Developing DNA methylation-based diagnostic biomarkers

Abstract

An emerging paradigm shift for disease diagnosis is to rely on molecular characterization beyond traditional clinical and symptom-based examinations. Although genetic alterations and transcription signature were first introduced as potential biomarkers, clinical implementations of these markers are limited due to low reproducibility and accuracy. Instead, epigenetic changes are considered as an alternative approach to disease diagnosis. Complex epigenetic regulation is required for normal biological functions and it has been shown that distinctive epigenetic disruptions could contribute to disease pathogenesis. Disease-specific epigenetic changes, especially DNA methylation, have been observed, suggesting its potential as disease biomarkers for diagnosis. In addition to specificity, the feasibility of detecting disease-associated methylation marks in the biological specimens collected noninvasively, such as blood samples, has driven the clinical studies to validate disease-specific DNA methylation changes as a diagnostic biomarker. Here, we highlight the advantages of DNA methylation signature for diagnosis in different diseases and discuss the statistical and technical challenges to be overcome before clinical implementation.
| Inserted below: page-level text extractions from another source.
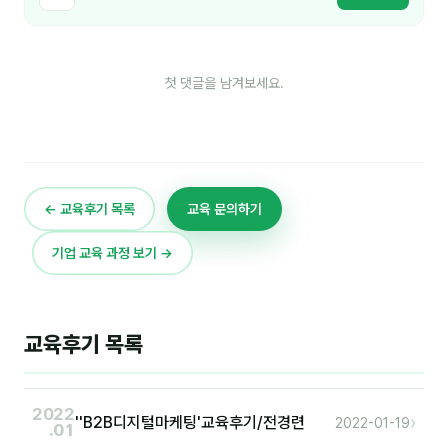
이상미
이미루
첫 댓글을 남겨보세요.
이옥겸
이인우
임아라
전승빈
← 교육후기 목록
교육 문의하기
정일영
기업 교육 과정 보기 →
조안나
조은아
교육후기 목록
진나하
최지혜
2022
›
''B2B디지털마케팅'교육후기/전경련
2022-01-19
.01
홍은표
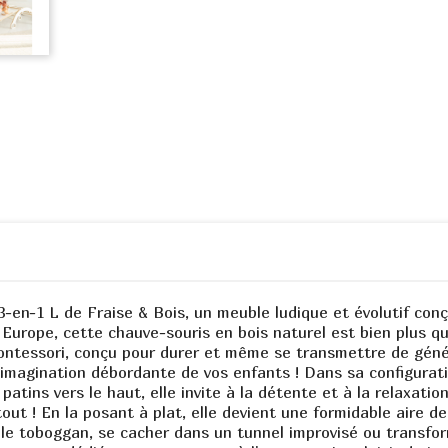
-en-1 L de Fraise & Bois, un meuble ludique et évolutif co
urope, cette chauve-souris en bois naturel est bien plus qu'u
ontessori, conçu pour durer et même se transmettre de génér
 l'imagination débordante de vos enfants ! Dans sa configurati
 patins vers le haut, elle invite à la détente et à la relaxat
tout ! En la posant à plat, elle devient une formidable aire d
r le toboggan, se cacher dans un tunnel improvisé ou transfor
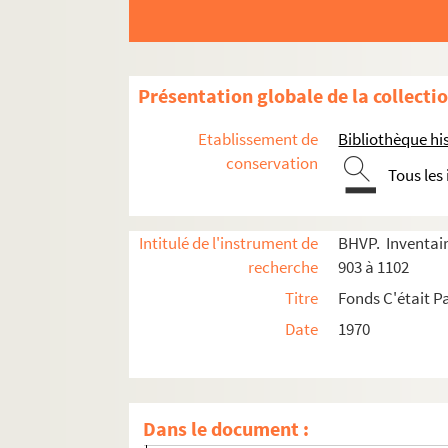
e
Carrés 903 à 922. 16
arrondissement, bois d
Présentation globale de la collecti
e
e
e
e
e
e
e
Carrés 923 à 942. 4
, 5
, 6
, 7
, 11
,15
et 16
a
Etablissement de
Bibliothèque his
e
e
Carrés 943 à 962. 15
et 16
arrondissements
conservation
Tous les
4-EPF-012-1778-053. Plan de Paris quadrillé p
Carré 943
Intitulé de l'instrument de
BHVP. Inventair
Carré 944
recherche
903 à 1102
Carré 945
Titre
Fonds C'était Pa
Carré 946
Date
1970
Carré 947
Carré 948
Carré 949
Dans le document :
Carré 950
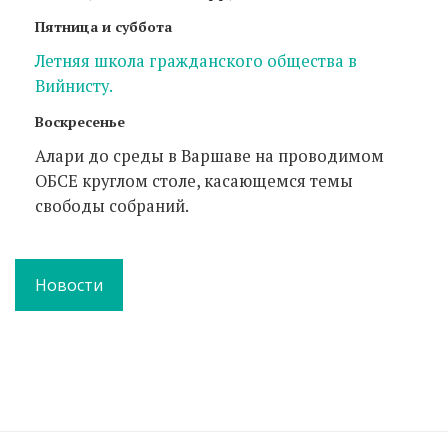
Пятница и суббота
Летняя школа гражданского общества в
Вийнисту.
Воскресенье
Алари до среды в Варшаве на проводимом
ОБСЕ круглом столе, касающемся темы
свободы собраний.
Новости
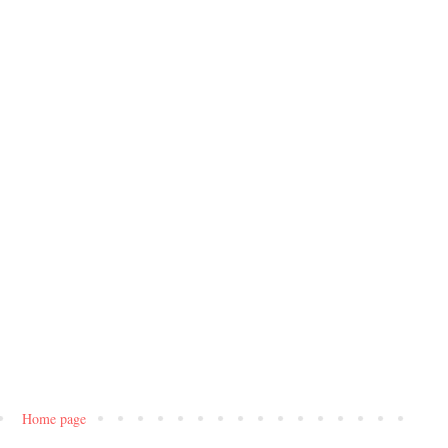
Home page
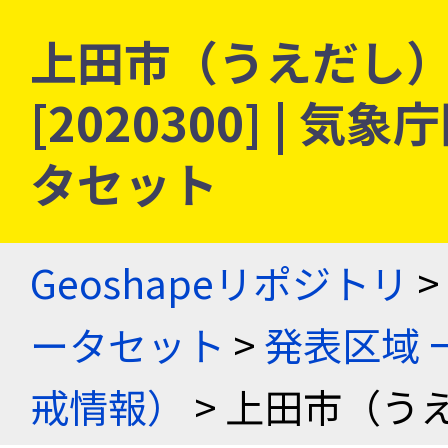
上田市（うえだし） 
[2020300] |
タセット
Geoshapeリポジトリ
>
ータセット
>
発表区域 
戒情報）
> 上田市（う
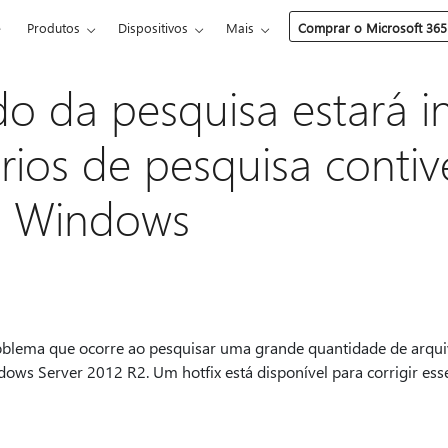
e
Produtos
Dispositivos
Mais
Comprar o Microsoft 365
do da pesquisa estará 
térios de pesquisa conti
o Windows
roblema que ocorre ao pesquisar uma grande quantidade de arqu
ws Server 2012 R2. Um hotfix está disponível para corrigir ess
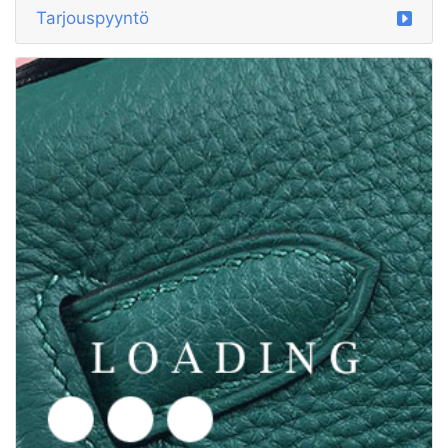
/vaatteet alkaen MAJOR LEAGUE BASEBALL
6015308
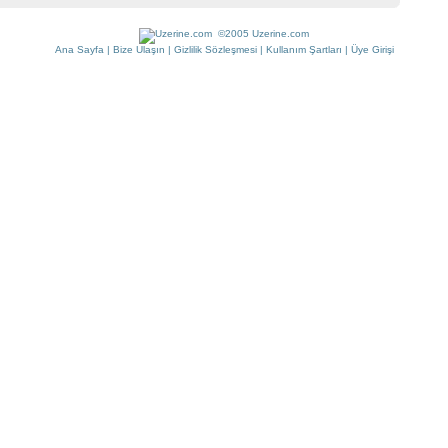
©2005 Uzerine.com
Ana Sayfa
|
Bize Ulaşın
|
Gizlilik Sözleşmesi
|
Kullanım Şartları
|
Üye Girişi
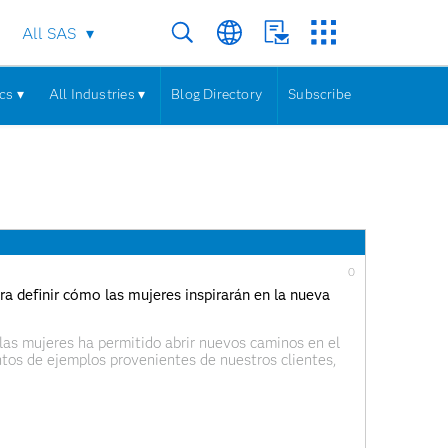
All SAS
cs ▾
All Industries ▾
Blog Directory
Subscribe
0
a definir cómo las mujeres inspirarán en la nueva
as mujeres ha permitido abrir nuevos caminos en el
tos de ejemplos provenientes de nuestros clientes,
ncia interesadas en aprender de analítica o de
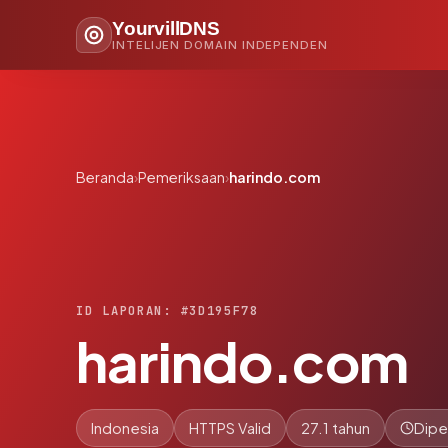
YourvillDNS
INTELIJEN DOMAIN INDEPENDEN
Beranda
›
Pemeriksaan
›
harindo.com
ID LAPORAN: #3D195F78
harindo.com
Indonesia
HTTPS Valid
27.1 tahun
Dipe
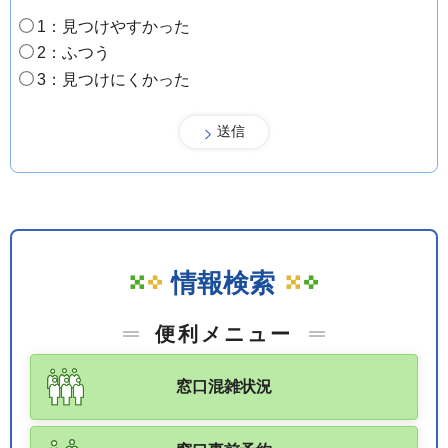
1：見つけやすかった
2：ふつう
3：見つけにくかった
情報検索
便利メニュー
窓口混雑状況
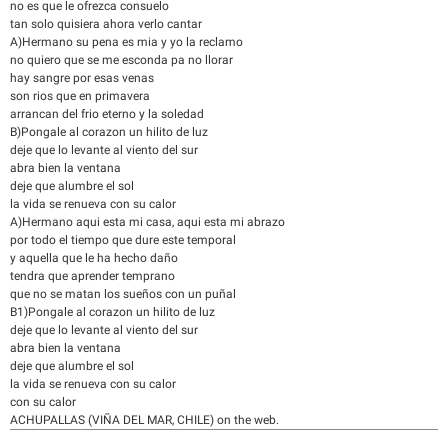
no es que le ofrezca consuelo
tan solo quisiera ahora verlo cantar
A)Hermano su pena es mia y yo la reclamo
no quiero que se me esconda pa no llorar
hay sangre por esas venas
son rios que en primavera
arrancan del frio eterno y la soledad
B)Pongale al corazon un hilito de luz
deje que lo levante al viento del sur
abra bien la ventana
deje que alumbre el sol
la vida se renueva con su calor
A)Hermano aqui esta mi casa, aqui esta mi abrazo
por todo el tiempo que dure este temporal
y aquella que le ha hecho daño
tendra que aprender temprano
que no se matan los sueños con un puñal
B1)Pongale al corazon un hilito de luz
deje que lo levante al viento del sur
abra bien la ventana
deje que alumbre el sol
la vida se renueva con su calor
con su calor
ACHUPALLAS (VIÑA DEL MAR, CHILE) on the web.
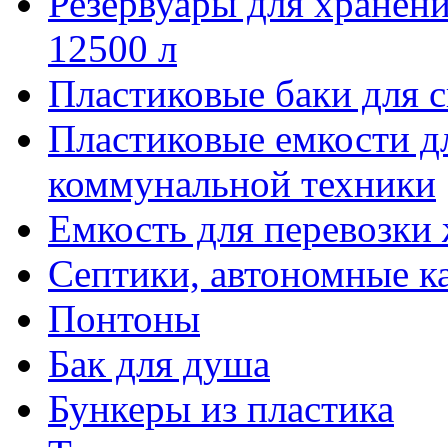
Резервуары для хранени
12500 л
Пластиковые баки для 
Пластиковые емкости д
коммунальной техники
Емкость для перевозки
Септики, автономные к
Понтоны
Бак для душа
Бункеры из пластика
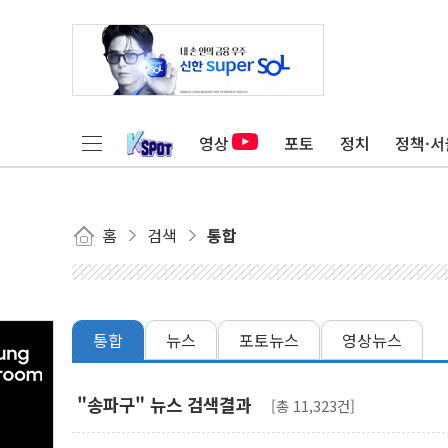
영상
포토
정치
정책·서
홈
검색
통합
통합
뉴스
포토뉴스
영상뉴스
"송파구" 뉴스 검색결과
[총 11,323건]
Keywords: Biomarker; Brain disorders; Cancer; DNA methylation; Epigenetics; Liquid biopsy; Molecular diagnosis.

Fig. 1. Cytosine modifications in mammalian genome

The fifth position of cytosine can be methylated by DNA methyltransferases (DNMT1, DNMT3A, and DNMT3B) to generate 5-methylcytosine (5mC). The methyl group of 5mC can be oxidized by ten-eleven translocation (TET) family enzymes (TET1, TET2, and TET3), generating 5-hydroxymethylcytosine (5hmC), 5-formlycytosine (5fC), and 5-carboxycytosine (5caC). While 5mC is maintained by the interaction between the replication machinery and DNMT1, no maintenance mechanisms exist for the oxidative derivatives; therefore, the levels of 5hmC, 5fC and 5caC are diminished over the replication (passive dilution). In addition, 5fC and 5caC can be excised by thymine DNA glycosylase (TDG), and eventually replaced with cytosine (active demethylation by base excision repair (BER)). Both passive and active demethylation mechanisms contribute to dynamics of cytosine modification.

Fig. 2. Clinical application of DNA methylation marks specific to disease status

DNA methylation is specific to tissue of origin. Even cell-free DNA (cfDNA) found in the circulating system retains DNA methylation marks. However, these modifications are frequently altered during disease progression. Epigenetic alterations are one of cancer hallmarks and hypo- or hyper-methylation at particular promoter regions are biomarkers of neurodegenerative disorders. Differential DNA methylation regions (DMRs) associated with disease can be identified in an unbiased manner including whole-genome bisulfite sequencing (WGBS) and microarray-based techniques (e.g., Illumina 850K array), which can be clinically used as diagnostic markers.